Does someone need an app to tap a KinTag?

No. The person helping does not need to download an app, create an account, or subscribe to anything. Most modern smartphones can tap an NFC tag directly.

What information appears when someone taps a KinTag?

Only the information chosen by the tag owner or caregiver appears. This may include a name, emergency contact phone number, short helpful instructions, or important details. The goal is to make the next step clearer without sharing more than necessary.

Are KinTags a replacement for emergency services?

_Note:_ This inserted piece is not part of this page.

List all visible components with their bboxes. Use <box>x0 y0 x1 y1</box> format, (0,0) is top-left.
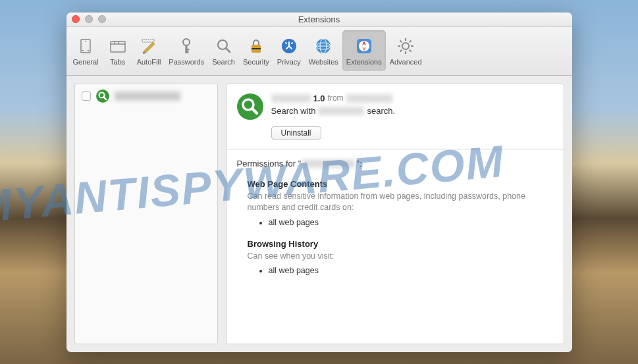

No. KinTags do not replace 911, medical advice, professional care, or emergency services. They are a simple contact tool that can help a bystander, first responder, neighbour, staff member, or good Samaritan reach the right person faster.

PEOPLE WILL ALWAYS NEED OTHER PEOPLE

The tag is small. The behaviour is the point.

A KinTag helps turn uncertainty into a clear next step. See it. Pause. Tap. Call the right person.